OK, Clerks you can forgive because it was Smith's first feature and he had no money. But should I let shoddiness slide four films in? Smith has some professionals to work with now. But Alan Rickman, Chris Rock and Selma Hayek just seemed lost, not knowing what tone to aim for -- how arch or how serious each line was supposed to be. Linda Fiorentino is TERRIBLE. I really liked her sarcastic resignation in Men In Black, but Bethany's character requires something more than that. And Smith really cannot film conversation scenes w/o making them look like bad tv. Dude, give me an over or a two-shot or make the camera MOVE a little, rather than just cut to the next facial expression... gods, this is just boring!
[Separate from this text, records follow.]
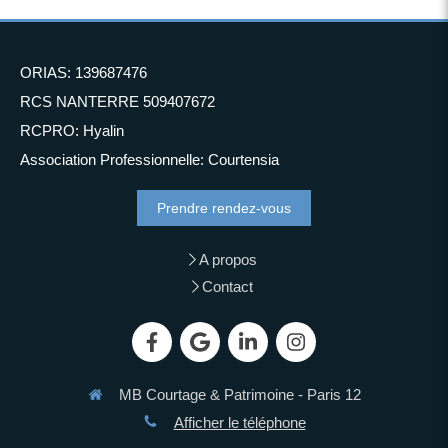
ORIAS: 139687476
RCS NANTERRE 509407672
RCPRO: Hyalin
Association Professionnelle: Courtensia
Prendre rendez-vous
A propos
Contact
MB Courtage & Patrimoine - Paris 12
Afficher le téléphone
Smith does have a talent for writing. The best scene in the film is the marketing meeting being turned into a temple of idolatry (although it's slightly undermined by the lady in the boardroom being put on a pedestal). Rufus's injunction to stick with ideas rather than beliefs is also well-meaning (although once you start thinking about it, not all that substantial). The notion that religion is being undermined by its own pretensions to infallibility, its dogma, is a great hook for the whole film, but the relapse back into faith at the end is puzzling. I guess it is supposed to be -- Alanis Morrisette silently suggests that existence is just a benevolent joke. But my feeling is that Smith fudges the REALLY philosophical stuff by making God inexplicable.

Then there's Jay and Silent Bob. I'll admit to laughing at the former's torrential swearing and the latter lighting a smoke after throwing two guys off a train, but a lot of the other japes fell flat. These dudes are clowns, obv, but Smith has the tendency to celebrate their immature and offensive ways. He's not distant enough. Literally! He loves being a blunted, slacker-nerd who fetishizes black people and silently defends (fears) women... He's the comic-book guy who doesn't fully accept that you have to stop being a comic-book guy.